To buzz or not to buzz

I'm not sure how helpful this will be but when my dom asked me about my toys I was restricted from using them on my genitals at all - but was free to use them else where to stimulate erogenous zones. In fact, he turned it into an assignment. While stimulating myself I should see what areas responded well to the vibe...back of the knees, small of the back, elbow...etc. then I reported to him the next time we talked. Usually I was rewarded for my "research and hard work" so there was the double pleasure of the reward AND having pleased my dom.

Another assignment might be to make her Skinner herself (B.F. that is) I read an article that detailed using your females vibrator 'against' her. If she has qualms about anal, have her stimulate herself to orgasm and then use the vibrator around the opening to her ass....progressively going further...etc etc. The idea was, not only are you adding the excitement of it being an 'order' but the nervousness is probably reduced because she's in the private of her home and can relax. This can work in all kinds of ways. If you are trying to make her clit respond to nipple stimulation...the vibrator can come in handy. This would work best in a d/s relationship, I think, because the sub will follow the masters instructions (were in a nilla relationship you'd have to do some pretty hard bargaining to convince a person to restrict themselves, even if ultimately it would benefit them)

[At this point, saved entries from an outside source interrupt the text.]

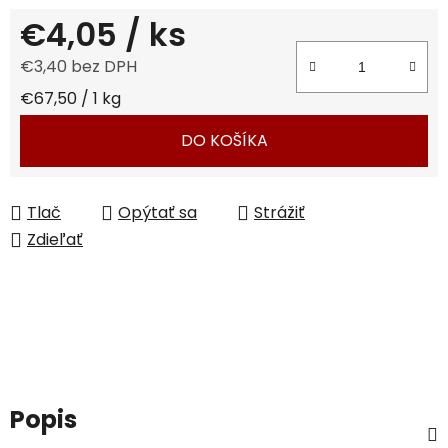
€4,05
/ ks
€3,40 bez DPH
Jednotková cena:
€67,50 / 1 kg
DO KOŠÍKA
Tlač
Opýtať sa
Strážiť
Zdieľať
Popis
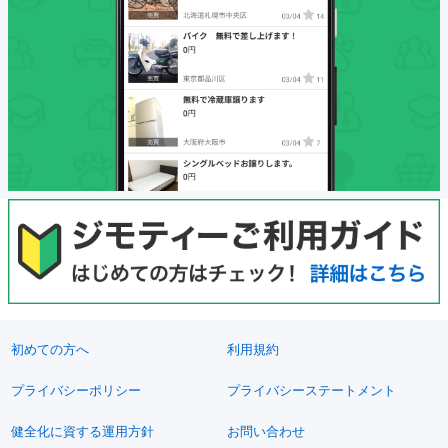
初めての方へ
利用規約
プライバシーポリシー
プライバシーステートメント
健全化に資する運用方針
お問い合わせ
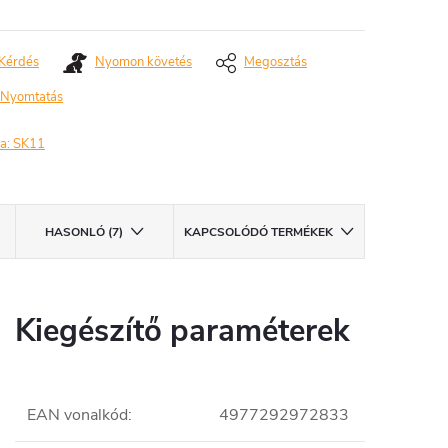
Kérdés
Nyomon követés
Megosztás
Nyomtatás
a:
SK11
HASONLÓ (7)
KAPCSOLÓDÓ TERMÉKEK
Kiegészítő paraméterek
EAN vonalkód
:
4977292972833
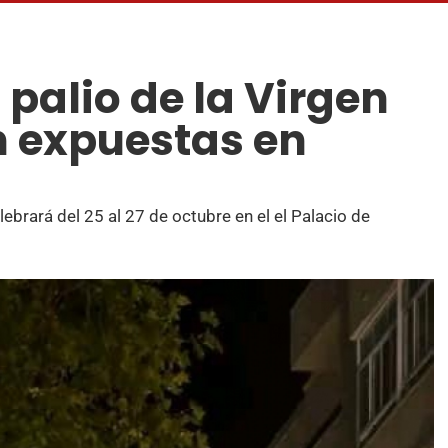
palio de la Virgen
n expuestas en
ebrará del 25 al 27 de octubre en el el Palacio de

So..that's just a suggestion

~
B
 
I suggest showing your leadership in another way...I create structured masturbation assignments for use in training.

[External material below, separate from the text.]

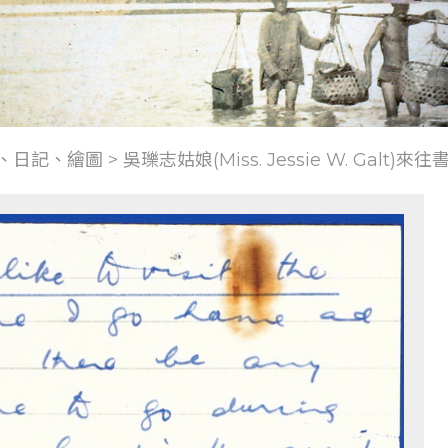
、日記、繪圖
>
吳瓅志姑娘(Miss. Jessie W. Galt)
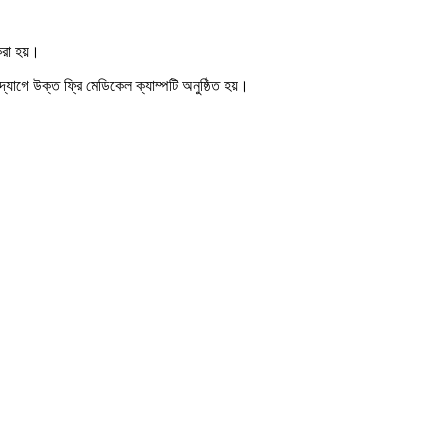
করা হয়।
দ্যাগে উক্ত ফ্রি মেডিকেল ক্যাম্পটি অনুষ্ঠিত হয়।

That way, the device(s) becomes irrelevant, as her solo session is instigated and carried out via your remote control.

One session might involve her giving herself edge play with her ankles tied, stopping to repeat a mantra of your writing x times when her pussy begins to twitch, then x-1 times, x-2 times, until at the last point, she has permission to cum...and she will.

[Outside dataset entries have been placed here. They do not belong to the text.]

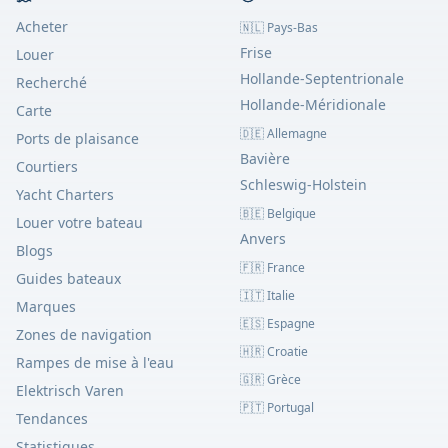
Acheter
🇳🇱 Pays-Bas
Frise
Louer
Hollande-Septentrionale
Recherché
Hollande-Méridionale
Carte
🇩🇪 Allemagne
Ports de plaisance
Bavière
Courtiers
Schleswig-Holstein
Yacht Charters
🇧🇪 Belgique
Louer votre bateau
Anvers
Blogs
🇫🇷 France
Guides bateaux
🇮🇹 Italie
Marques
🇪🇸 Espagne
Zones de navigation
🇭🇷 Croatie
Rampes de mise à l'eau
🇬🇷 Grèce
Elektrisch Varen
🇵🇹 Portugal
Tendances
Statistiques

Another might place her in a movie theatre, near the front, by herself, with a vibrator, a long coat, boots and nothing else.

Or having her wear a wrap skirt and masturbate under the table at a Greek restaurant each time saganaki is served.....Opahhhhhh!

You know what to do.

Be the D.

Cheers

Lance
 
This is My first posting of anything here, I am new to Lit.com and am thouroughly enjoying the conversations and the literature, well done all the talented writers!!

As for the buz issue... for Me, the simple fact is the original problem was the subs secrecy! If that were Mine, not only would she be explicitly banned for a significant period of My choosing, and I agree compromise is not an option her, but she would be explicitly punished.

I love the joy of My sub pleasuring herself, with Me present or not, but secrecy is not an acceptable part of the relationship, to refer to another thread (how to spot non-Dom/mes) this is not a submissive act. D/s is surely a very open and honest relationship, or it is manipulation by One or the other!"

James
An English Gentleman
 
Lava Rock said:

My question is I want to allow her some pleasure on her own and at the same time I don’t want to compete for her senses with a machine (the machine will win) when it is clearly coming between us. Do I just keep my foot down and tell her to use her fingers ? or do I come up with some sort of compromise and allow her some time with the shaky gizmo ?

I would say stay firm, especially if she is becoming dependant on the toy for orgasms. That is not a good thing! :( I know from experience. I am used to an "everyday device" I converted into a toy (vibrates faster than any sex toy out there). Long story short, I don't own the toy anymore. And, though I have "tried" to masturbate without it I cannot cum. :( I have gotten too used to my toy.

Since You mentioned how You have used the toy on her before, I'd say there is nothing wrong with telling her to use her fingers (or, I guess, anything that does not vibrate) when she is alone and the toy can be a special treat she can look forward to when Y/you are together.